This morning a commentary on pensions caught my eye. I learned that Steve Westly, a former voting member of public pension fund CalPERS’ board, was concerned about a pension crisis. And he was tweeting about it. Westly was also the California state Controller from 2003 to 2007. So he knows a thing or two about the state’s finances.
This is something that has been off my radar for a while. But it becomes relevant if we are anywhere close to the end of this business cycle. And a pension crisis would have wide-ranging consequences.
Detroit, Puerto Rico and Meredith Whitney
Remember Meredith Whitney? She was a Wall Street bank analyst who rose to fame during the Great Financial Crisis. Her prescient warnings about the vulnerability of the bank sector made her a media darling back in 2008 and 2009. But in 2010, she veered off into coverage of municipal finance. She warned the next shoe to drop was in municipal bonds. And it was all about state and local public pensions. That caused a huge uproar in the muni space. Muni veterans defended their market as safe for investors, and took Whitney to task again and again.
Eventually her warnings proved wrong. And she faded from view. But the gist of Whitney’s muni forecast was valid. That’s what Alice Schroeder told Bloomberg in early 2011. Schroeder, the author of the only approved biography of Warren Buffet, is also a former Wall Street analyst.
I covered the municipal issue back then. And I said “my takeaway is that recovery means no crisis.” The problems were there. However, the economic and market recovery put them off for most US states and municipalities. Nevertheless, I warned to “wait for the next downturn and then we’ll see a lot of defaults.”
After Whitney’s call, there weren’t a lot of municipal problems. Again, that owes to the economic recovery. We had the Detroit bankruptcy and that was very difficult. The Detroit experience left emotional scars that probably helped Donald Trump win Michigan in 2016’s Presidential election. But that’s just one city. Later, there was the meltdown in Puerto Rico too. The devastation from natural disaster makes the fiscal crisis there all the more heartbreaking. However, the issues in Puerto Rico are idiosyncratic. And Puerto Rico is not a systemic risk.
But what about California’s pensions?
California is the biggest state in the country. It has an economy bigger than all but a handful of countries. This is where a municipal crisis would be systemic. Enter Dan Walters:
The essence of California’s pension crisis was on display last week when the California Public Employees Retirement System made a relatively small change in its amortization policy.
The CalPERS board voted to change the period for recouping future investment losses from 30 years to 20 years.
The bottom line is that it will require the state government and thousands of local government agencies and school districts to ramp up their mandatory contributions to the huge trust fund.
Client agencies – cities, particularly – were already complaining that double-digit annual increases in CalPERS payments are driving some of them towards insolvency and the new policy, which will kick in next year, will raise those payments even more.
“What we are trying to avoid is a situation where we have a city that is already on the brink, and applying a 20-year amortization schedule would put them over the edge,” a representative of the League of California Cities, Dane Hutchings, told the CalPERS board before its vote.
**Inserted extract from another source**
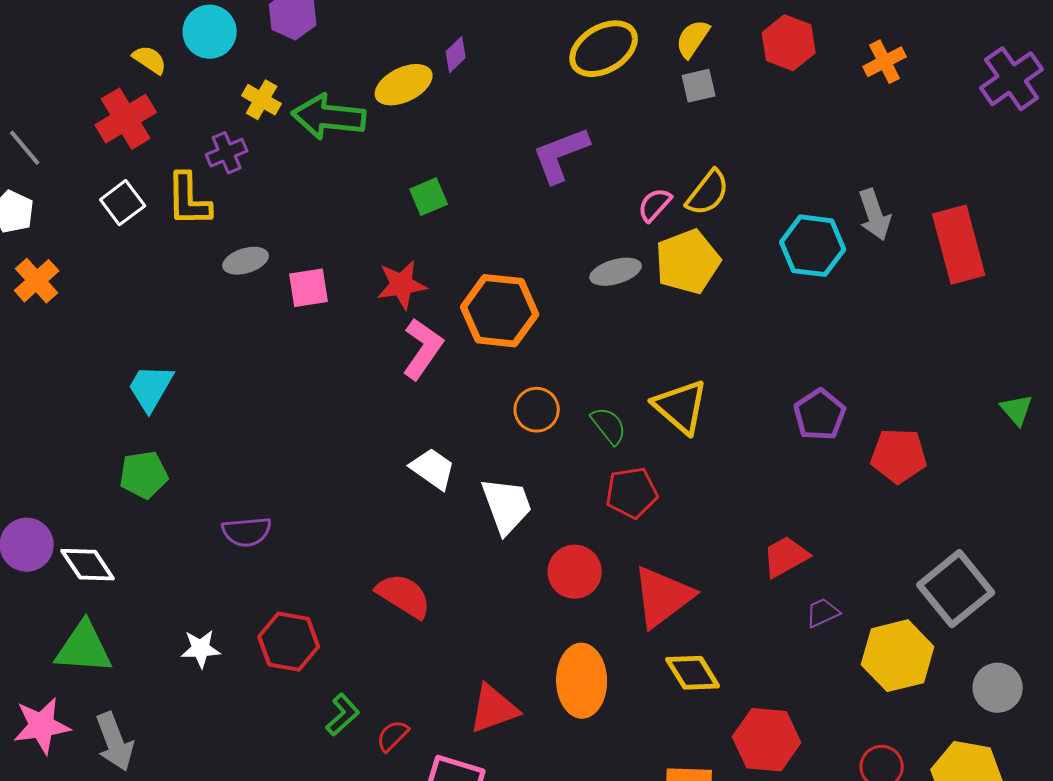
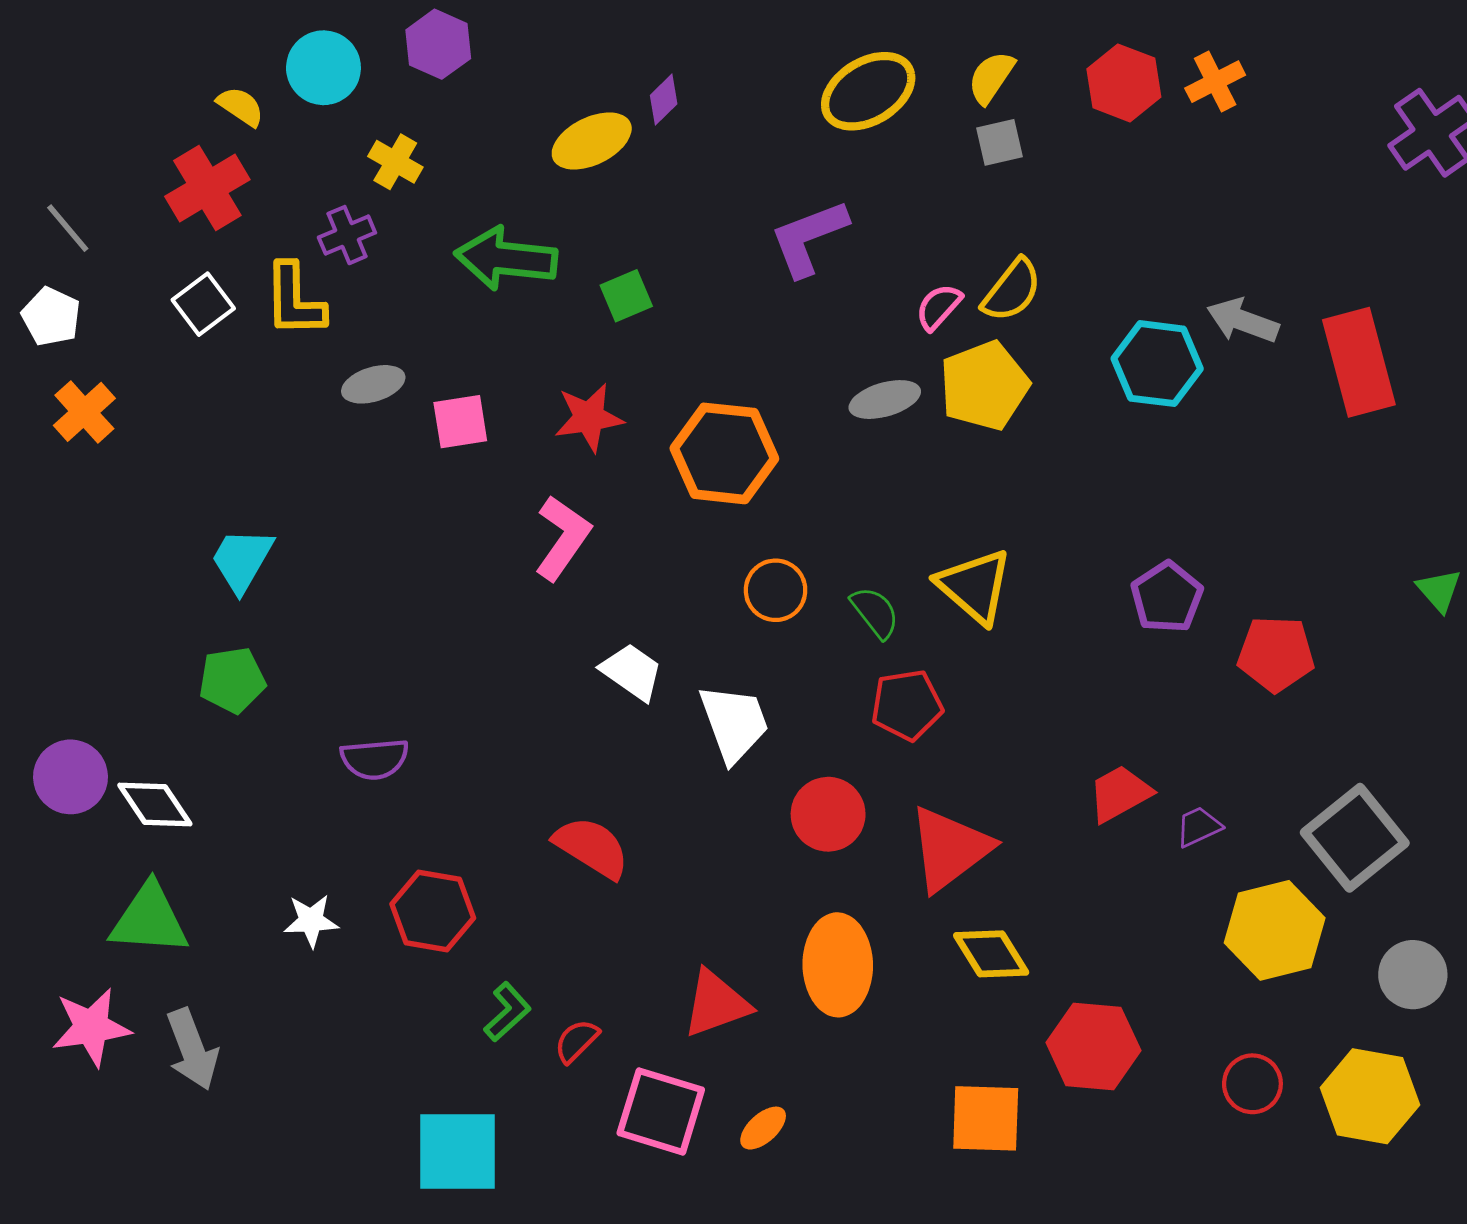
orange cross: (885, 62) -> (1215, 82), moved
green arrow: (329, 117) -> (506, 259), moved
gray arrow: (875, 215) -> (1243, 321), turned 129
pink L-shape: (423, 349) -> (563, 538), moved
purple trapezoid: (823, 613) -> (1199, 827), moved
But CalPERS itself may be on the brink, and the policy change is one of several steps it has taken to avoid a complete meltdown.
The system, once more than 100 percent funded, now has scarcely two-thirds of what it would need to fully cover all of the pension promises to current and future retirees – and that assumes it will hit an investment earnings target (7 percent per year) that many authorities criticize as being too optimistic.
Walters’s view: “So on one hand, CalPERS is doing what it has to do to remain financially solvent, but on the other hand its self-protective steps threaten local government solvency. That’s the crisis in a nutshell.”
Pension crisis in the next downturn?
Walters is talking about dire state and municipal finances during the best economic conditions of this business cycle. What happens when the economy turns down? And what happens in the next tough bear market in equities or bonds? The seven percent annual return assumption will look ridiculously optimistic then.
And California’s problems will be repeated throughout the country in places like Illinois and New Jersey. Those are two of the biggest states that have precarious municipal finances. And have you seen what’s happening in Oklahoma, with teachers working at Walmart on Mondays? That’s not the future that other states want to reckon with.
No one’s talking about this – at least not in my circles. I don’t hear it on the news or read about it in the paper. For me, the potential for a state and municipal fiscal and public pension crisis is a defining issue for the next downturn. Problems in this arena are guaranteed given the underfunding of public pensions throughout the United States. The question is whether the downturn in the economy and in financial markets crystallizes a crisis.
If we do have a pension crisis, it will be a systemic issue, both economically and politically. The issue with CalPERS tells you that.
Editor’s note: This article initially attributed the article quotation to Steve Westly instead of Dan Walters.